Each entry below must be given again word for word, with no pictures.

═════ Exercise materials

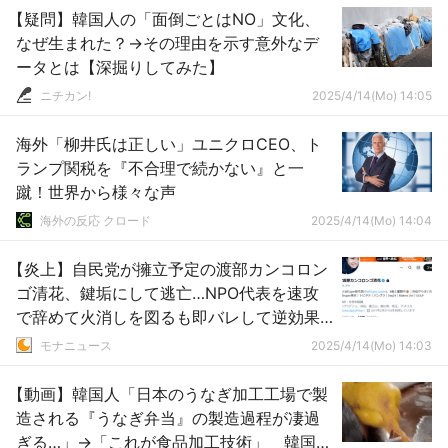
【疑問】韓国人の「面倒ごとはNO」文化、
なぜ生まれた？→その理由を示す意外なデ
ータとは【深掘りしてみた】
ニチカン!
2025/4/14(Mo) 14:05
海外「柳井氏は正しい」ユニクロCEO、ト
ランプ関税を『不合理で続かない』と一
蹴！世界から様々な声
海外の反応 クロード
2025/4/14(Mo) 14:04
【炎上】自民党が擁立予定の渡部カンコロン
ゴ清花、鍵垢にして逃亡…NPO代表を速攻
で辞めて火消しを図るも即バレして逆効果
にｗｗｗｗｗ
モナニュース
2025/4/14(Mo) 14:03
【動画】韓国人「日本のうなぎ加工工場で製
造される『うなぎ弁当』の製造過程が凄過
ぎる…」→「これが食品加工技術」 韓国人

══════════

◆ Solution to the problem
【疑問】韓国人の「面倒ごとはNO」文化、
なぜ生まれた？→その理由を示す意外なデ
ータとは【深掘りしてみた】
ニチカン!
2025/4/14(Mo) 14:05
海外「柳井氏は正しい」ユニクロCEO、ト
ランプ関税を『不合理で続かない』と一
蹴！世界から様々な声
海外の反応 クロード
2025/4/14(Mo) 14:04
【炎上】自民党が擁立予定の渡部カンコロン
ゴ清花、鍵垢にして逃亡…NPO代表を速攻
で辞めて火消しを図るも即バレして逆効果
にｗｗｗｗｗ
モナニュース
2025/4/14(Mo) 14:03
【動画】韓国人「日本のうなぎ加工工場で製
造される『うなぎ弁当』の製造過程が凄過
ぎる…」→「これが食品加工技術」 韓国人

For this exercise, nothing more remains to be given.